Terminology - the 2k segments of a 'standard' 4k program memory address space are called banks. A page is a 256-byte segment of the address space.
Blocks are selected by the SEL MB0 and SEL MB1 instructions. Those instructions merely set or clear a flop that they somewhat euphemistically call 'bit 11 of the program counter'. It isn't really a part of the PC, it's simply a bank-select flop. Importantly, it only comes into play during JMP and CALL instruction execution - you can set or clear it whenever and as many times as you like while executing 'normal' code without it having any effect whatsoever. Pages are accessed via the MOVP and MOVP3 instructions. These limited addressing capabilities mean that you need to get fairly creative when writing a large program.

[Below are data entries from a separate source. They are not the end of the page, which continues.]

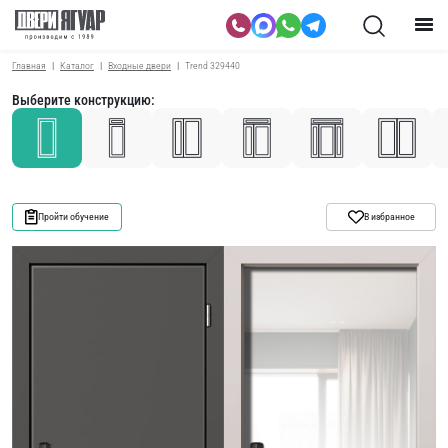
Главная
Каталог
Входные двери
Trend 329440
Выберите конструкцию:
Пройти обучение
В избранное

The use of the Port 2 bit to provide additional addressing range is dramatically different. The 8039/8048 architecture does not have any knowledge of such a feature, so it isn't a case of 'and then it does simply a JMP to the new target adress in the upper ROM area'. A change of the ROM address bit 12 by writing to Port 2 causes an instantaneous transfer of control to the other 4k memory segment at the address following the instruction that altered Port 2. i.e. you don't have a choice of a destination address like you do in a normal JMP or CALL. This means that you need to guarantee the placement of your code in the 'other' 4k bank is such that program execution continues in the manner that you expect. These same considerations apply when / if you want to return to the original code, which is why you will generally see the following sort of construct:

Assume  we are in the lower 4k region

0x345    ORL P2, #0x40                  ;set address bit 12
0x347    NOP
0x348    xxx                                    ;code continues after returning from upper 4k


In the upper 4k region we see

0x345    ANL P2, #0xbf                   ;clear address bit 12
0x347    NOP
0x348    xxx                                    ;code to be executed in upper 4k
                .
                .
                .

             JMP 0x345                          ;go clear address<12> and 'return' to lower 4k region


Of course, there is no particular reason why a routine in one region should 'return' to carry on in the other region, and you will see examples where the code in one region is obviously crafted to expect 'jumps' to arrive from anywhere, be it from the same region via a JMP, or from the other region via address<12> manipulation.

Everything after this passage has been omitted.